Expected Behavior
The Spring AI OpenAiAudioSpeechModel should allow callers to provide an optional instructions string that is forwarded to OpenAI’s POST /v1/audio/speech request body only for models that support it (e.g., gpt-4o-mini-tts). When the selected model does not support instructions (tts-1, tts-1-hd), the client should either ignore the field with a warning or return a documented error, remaining backward-compatible.
Pseudo-code:
var options = OpenAiAudioSpeechOptions.builder()
.model("gpt-4o-mini-tts")
.voice("verse")
.responseFormat(OpenAiAudioApi.SpeechRequest.AudioResponseFormat.PCM)

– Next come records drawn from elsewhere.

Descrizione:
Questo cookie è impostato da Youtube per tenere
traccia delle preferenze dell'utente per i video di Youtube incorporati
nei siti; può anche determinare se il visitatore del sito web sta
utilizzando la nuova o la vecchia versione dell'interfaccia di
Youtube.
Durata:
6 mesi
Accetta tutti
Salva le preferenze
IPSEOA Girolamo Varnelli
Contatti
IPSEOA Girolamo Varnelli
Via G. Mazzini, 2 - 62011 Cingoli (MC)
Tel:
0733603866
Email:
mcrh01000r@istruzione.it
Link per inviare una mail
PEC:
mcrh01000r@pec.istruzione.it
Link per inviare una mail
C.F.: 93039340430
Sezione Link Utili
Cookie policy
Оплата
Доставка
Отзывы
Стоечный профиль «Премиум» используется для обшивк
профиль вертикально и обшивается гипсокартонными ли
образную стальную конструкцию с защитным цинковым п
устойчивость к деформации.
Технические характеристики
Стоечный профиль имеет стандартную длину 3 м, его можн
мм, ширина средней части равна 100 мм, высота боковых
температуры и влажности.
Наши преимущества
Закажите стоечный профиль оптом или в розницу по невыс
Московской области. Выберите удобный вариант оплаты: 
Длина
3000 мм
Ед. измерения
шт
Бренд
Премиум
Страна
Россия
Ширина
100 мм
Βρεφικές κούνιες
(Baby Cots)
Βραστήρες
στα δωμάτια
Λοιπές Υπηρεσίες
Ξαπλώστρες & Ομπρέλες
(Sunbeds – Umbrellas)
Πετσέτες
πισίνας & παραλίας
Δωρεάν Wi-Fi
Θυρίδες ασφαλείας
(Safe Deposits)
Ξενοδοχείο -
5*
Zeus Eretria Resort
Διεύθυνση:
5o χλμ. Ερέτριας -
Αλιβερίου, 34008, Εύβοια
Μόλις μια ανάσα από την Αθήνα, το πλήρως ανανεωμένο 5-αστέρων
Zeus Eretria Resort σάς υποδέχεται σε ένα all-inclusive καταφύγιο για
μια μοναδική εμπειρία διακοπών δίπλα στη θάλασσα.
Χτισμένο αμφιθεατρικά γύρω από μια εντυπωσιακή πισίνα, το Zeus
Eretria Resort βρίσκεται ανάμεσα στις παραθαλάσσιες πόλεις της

.instructions("Friendly; warm tone; natural pauses; ~1.1x feel")
.build();
Current Behavior
OpenAiAudioSpeechModel exposes model/voice/format parameters but there is no way to pass instructions through to OpenAI. Style guidance must be embedded into the input text, which the TTS may read literally or interpret inconsistently. The OpenAI REST API already documents instructions (not supported by tts-1 / tts-1-hd), but Spring AI currently drops it.
Context
-
Impact: We generate real-time speech and need consistent prosody (e.g., friendly, upbeat, slight smile, natural pauses). Without instructions, we rely on punctuation hacks or meta-text in input, which hurts intelligibility.
-
What we’re trying to accomplish: Pass a non-spoken style hint that the provider uses to shape delivery.
-
Alternatives considered:
-
Embedding style in input → gets spoken or yields unstable results.
-
Custom HTTP client bypassing Spring AI → loses the benefits of Spring AI’s abstraction and configuration.
-
-
Workarounds: None clean within OpenAiAudioSpeechModel.
Proposed change (high level):
- Add instructions (nullable) to the audio speech options/request type.